## Directions for this task:
Your answer should be one number: the count of lines in these entries that hold the word "about".

Extracted page text data
§ §
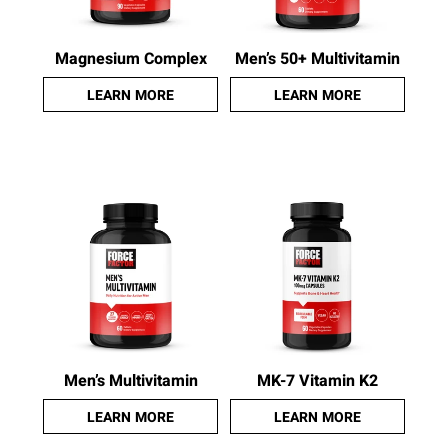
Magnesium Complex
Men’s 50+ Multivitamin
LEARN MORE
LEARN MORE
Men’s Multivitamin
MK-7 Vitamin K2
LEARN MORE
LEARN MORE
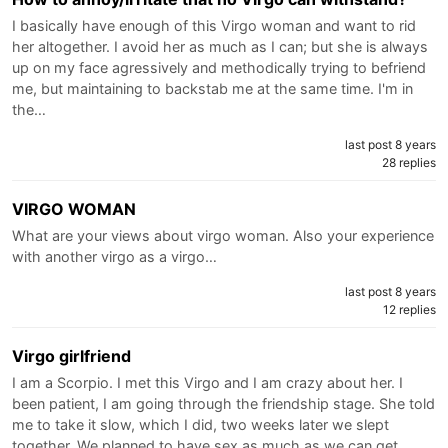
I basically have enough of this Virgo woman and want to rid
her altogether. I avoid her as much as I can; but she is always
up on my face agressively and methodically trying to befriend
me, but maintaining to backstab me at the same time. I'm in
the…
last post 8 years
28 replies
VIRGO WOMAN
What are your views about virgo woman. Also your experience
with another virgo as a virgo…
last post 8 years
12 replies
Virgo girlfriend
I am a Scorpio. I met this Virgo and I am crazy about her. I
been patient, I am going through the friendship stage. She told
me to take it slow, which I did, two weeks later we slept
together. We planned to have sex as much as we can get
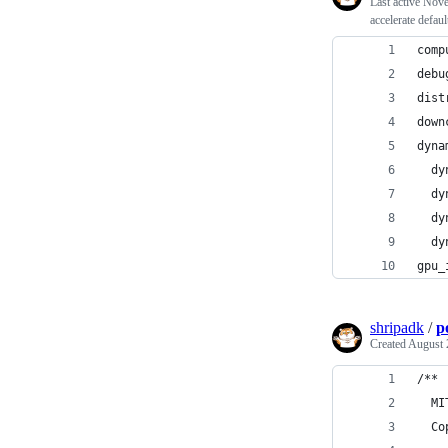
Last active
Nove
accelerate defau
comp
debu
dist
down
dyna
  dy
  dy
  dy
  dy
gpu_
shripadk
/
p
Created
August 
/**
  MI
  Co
§ §
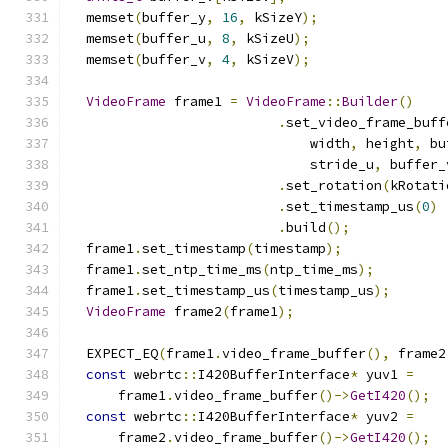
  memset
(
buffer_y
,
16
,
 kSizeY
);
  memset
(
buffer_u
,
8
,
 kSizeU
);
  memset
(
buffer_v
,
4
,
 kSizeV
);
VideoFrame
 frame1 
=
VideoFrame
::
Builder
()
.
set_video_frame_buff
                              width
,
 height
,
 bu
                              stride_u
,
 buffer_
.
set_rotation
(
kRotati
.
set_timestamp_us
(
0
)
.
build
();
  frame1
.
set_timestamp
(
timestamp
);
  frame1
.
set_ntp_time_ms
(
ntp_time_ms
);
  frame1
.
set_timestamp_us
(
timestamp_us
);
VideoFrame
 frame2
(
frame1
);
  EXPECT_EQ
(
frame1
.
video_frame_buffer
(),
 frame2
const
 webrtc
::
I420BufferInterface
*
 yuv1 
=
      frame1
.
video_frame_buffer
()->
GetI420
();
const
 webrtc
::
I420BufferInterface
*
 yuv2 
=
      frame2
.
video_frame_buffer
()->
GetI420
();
§ §
## Solution to the problem:
2